Reserve Bank of India to swap rupees for dollars with domestic banks

The Reserve Bank of India’s $5 billion plan to exchange rupees for dollars with domestic banks will help achieve its twin objectives of decreasing interest rates while at the same time preventing a sharp appreciation in the rupee, analysts said on Thursday.

Analysts said that in a bid to dispatch dollars and pump in rupees, the central bank would conduct its first dollar/rupee buy-sell swap auction on March 26.

The RBI has said that in order to meet the durable liquidity needs of the system, the Reserve Bank has decided to create rupee liquidity for longer duration through long-term foreign exchange buy/sell swap.

Apart from easing cash conditions in the banking system, the swap would create cash availability to borrowers during a rigid re-election race for Prime Minister Narendra Modi’s government.

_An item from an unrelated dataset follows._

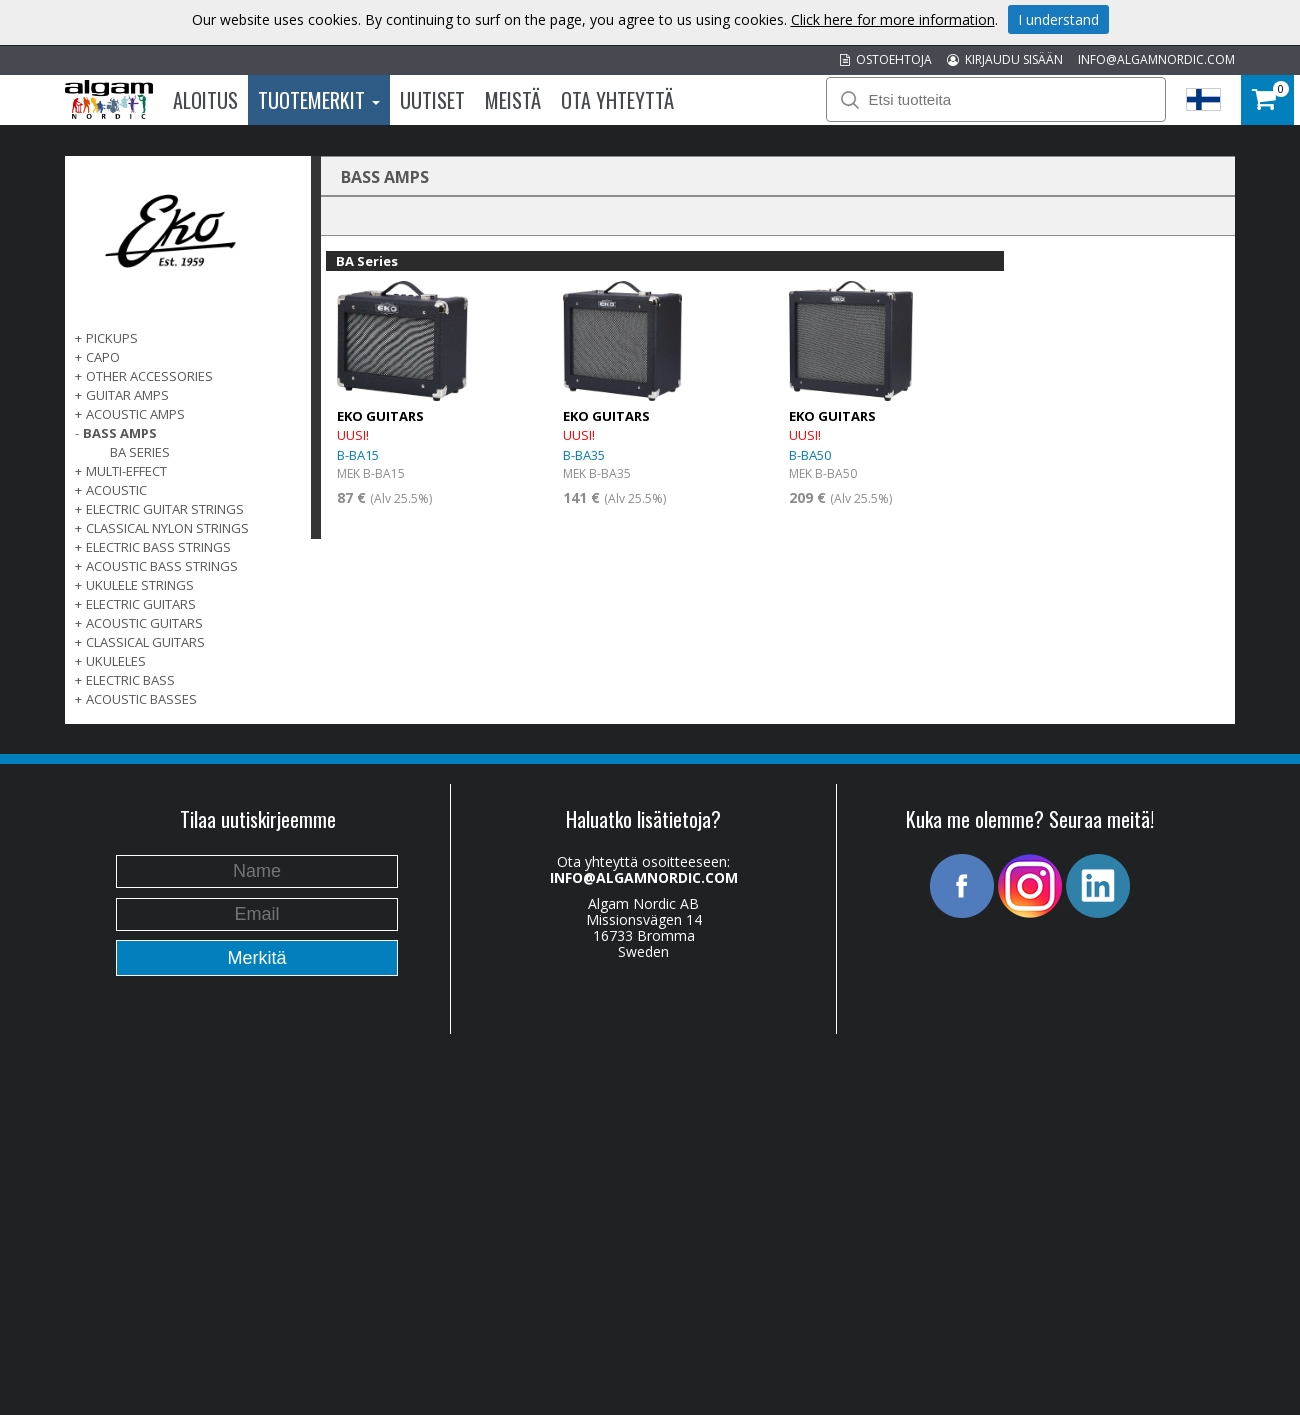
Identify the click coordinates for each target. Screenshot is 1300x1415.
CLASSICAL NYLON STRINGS (167, 528)
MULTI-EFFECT (126, 471)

A. Prasanna, head of fixed income research at ICICI Securities said that this would help achieve multiple objectives including bringing down short-term interest rates for borrowers, helping RBI to mop up lump sum amounts of dollars at one go, infusing liquidity and preventing any sharp appreciation in the rupee in face of a strong pipeline of flows in the near term.

After its key policy rate cut last month, the RBI has struggled to get banks to reduce lending rates due because of tight cash conditions and high deposit rates.

Economic growth has dropped to its lowest level in five quarters, posing a challenge for Modi as he seeks a second term in elections set to be held in April and May.

However, the RBI move could increase fund flows to credit-starved shadow banks which accounted for a third of new loans until September 2018, when debt defaults by an infrastructure lender hit the sector, bankers and analysts said.

Several measures by the government and RBI to ring-fence weak financial institutions and relax funding lines for non-bank finance companies, banks and mutual funds have been reluctant to lend to this sector, adding to the economic slowdown.

The RBI’s measure may pressure reluctant bankers to cut lending rates as funding conditions improve.

After the RBI announcement, the rupee fell 69.78 to the dollar, while the one-year forward premium on the unit in dollar-rupee forward contracts dropped to 3.63 from 3.89.

Traders have said that the 10-year benchmark bond yield was up two basis points to 7.57 percent as the move reduced expectations for bond purchases by the central bank.

As per the arrangement, banks can offer to swap dollars for rupees with the RBI at a premium set by the auction process, which could lower hedging costs for the lenders, traders said.

Traders said such a large swap auction could also be aimed at keeping the rupee from rising sharply on large dollar inflows from deals such as ArcelorMittal’s nearly $6 billion bid for Essar Steel.

A trader of a foreign bank also said that apart from a liquidity measure, this could be considered as a forex move. He added that the RBI is proactively taking steps given that there are so many private equity and acquisition deals in the pipeline.